• [EXERCISE BRIEF]: After locating "коллективного (группового) сознания" in the listing below, copy that line and each one after it exactly, ending with the line that has "трудовая деятельность. Оно".
☆ ☆ ☆ ☆ ☆ ☆ ☆
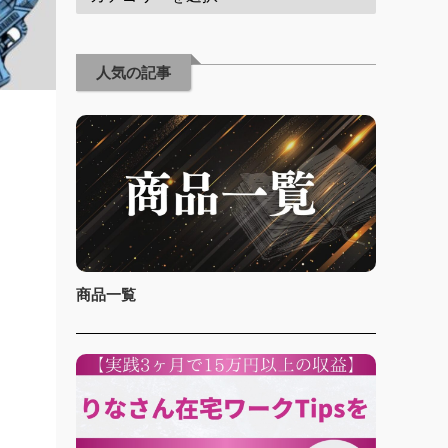
人気の記事
商品一覧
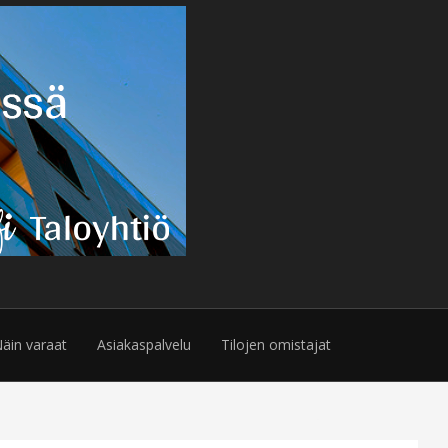
äin varaat
Asiakaspalvelu
Tilojen omistajat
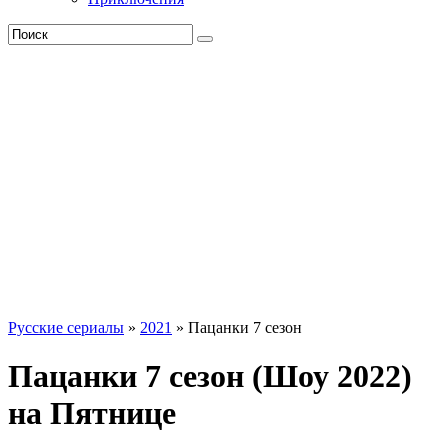
Русские сериалы
»
2021
» Пацанки 7 сезон
Пацанки 7 сезон (Шоу 2022)
на Пятнице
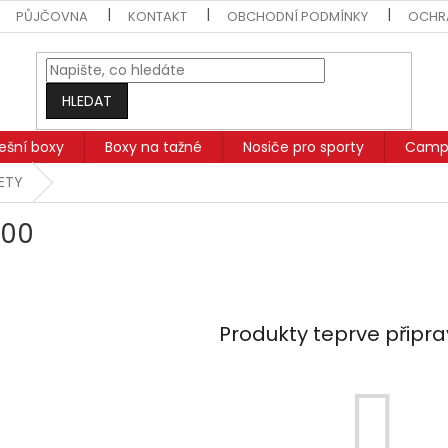
PŮJČOVNA
KONTAKT
OBCHODNÍ PODMÍNKY
OCHR
HLEDAT
řešní boxy
Boxy na tažné
Nosiče pro sporty
Campi
SETY
200
Produkty teprve připr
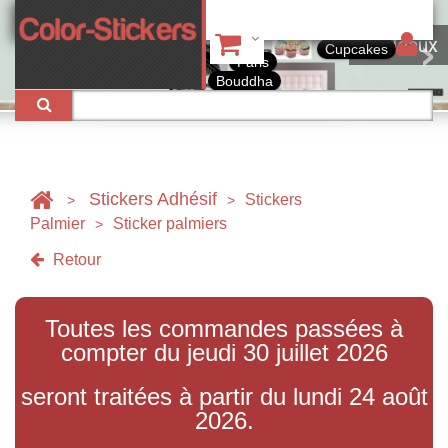
Tableaux
Cupcakes
Paris
Bouddha
Stickers Adhésif
Stickers
>
>
Palmier
Sticker palmiers
>
Retour
Toutes les commandes passées à
compter du jeudi 30 juillet 2026
seront traitées à partir du lundi 24 août
2026.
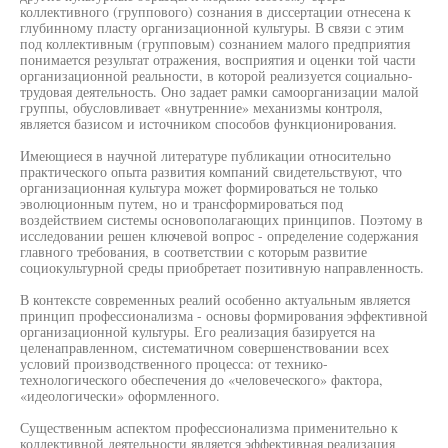
коллективного (группового) сознания в диссертации отнесена к
глубинному пласту организационной культуры. В связи с этим
под коллективным (групповым) сознанием малого предприятия
понимается результат отражения, восприятия и оценки той части
организационной реальности, в которой реализуется социально-
трудовая деятельность. Оно задает рамки самоорганизации малой
группы, обусловливает «внутренние» механизмы контроля,
является базисом и источником способов функционирования.
Имеющиеся в научной литературе публикации относительно
практического опыта развития компаний свидетельствуют, что
организационная культура может формироваться не только
эволюционным путем, но и трансформироваться под
воздействием системы основополагающих принципов. Поэтому в
исследовании решен ключевой вопрос - определение содержания
главного требования, в соответствии с которым развитие
социокультурной среды приобретает позитивную направленность.
В контексте современных реалий особенно актуальным является
принцип профессионализма - основы формирования эффективной
организационной культуры. Его реализация базируется на
целенаправленном, систематичном совершенствовании всех
условий производственного процесса: от технико-
технологического обеспечения до «человеческого» фактора,
«идеологически» оформленного.
Существенным аспектом профессионализма применительно к
коллективной деятельности является эффективная реализация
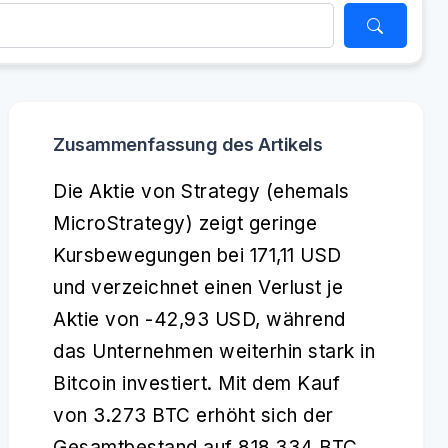
Zusammenfassung des Artikels
Die Aktie von Strategy (ehemals
MicroStrategy) zeigt geringe
Kursbewegungen bei 171,11 USD
und verzeichnet einen Verlust je
Aktie von -42,93 USD, während
das Unternehmen weiterhin stark in
Bitcoin investiert. Mit dem Kauf
von 3.273 BTC erhöht sich der
Gesamtbestand auf 818.334 BTC,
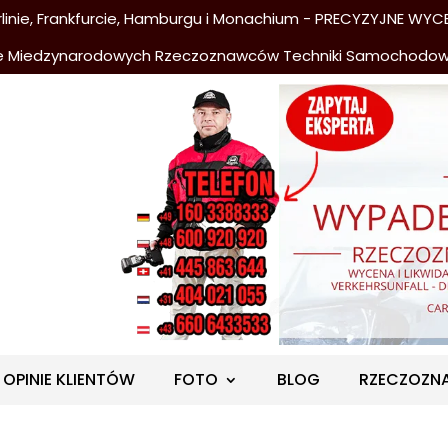
nie, Frankfurcie, Hamburgu i Monachium - PRECYZYJNE WYCE
e Miedzynarodowych Rzeczoznawców Techniki Samochodo
OPINIE KLIENTÓW
FOTO
BLOG
RZECZOZN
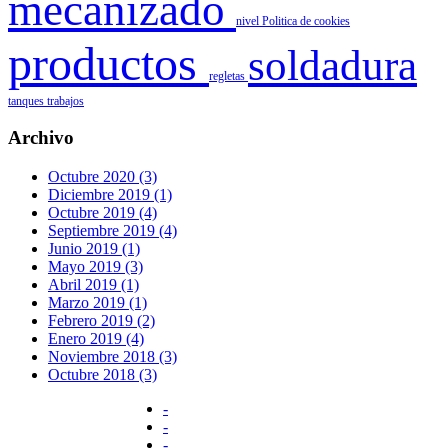
mecanizado
nivel
Politica de cookies
productos
soldadura
regletas
tanques
trabajos
Archivo
Octubre 2020 (3)
Diciembre 2019 (1)
Octubre 2019 (4)
Septiembre 2019 (4)
Junio 2019 (1)
Mayo 2019 (3)
Abril 2019 (1)
Marzo 2019 (1)
Febrero 2019 (2)
Enero 2019 (4)
Noviembre 2018 (3)
Octubre 2018 (3)
-
-
-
☆ ☆ ☆ ☆ ☆ ☆ ☆
• [EXERCISE RESULT]:
коллективного (группового) сознания в диссертации отнесена к
глубинному пласту организационной культуры. В связи с этим
под коллективным (групповым) сознанием малого предприятия
понимается результат отражения, восприятия и оценки той части
организационной реальности, в которой реализуется социально-
трудовая деятельность. Оно задает рамки самоорганизации малой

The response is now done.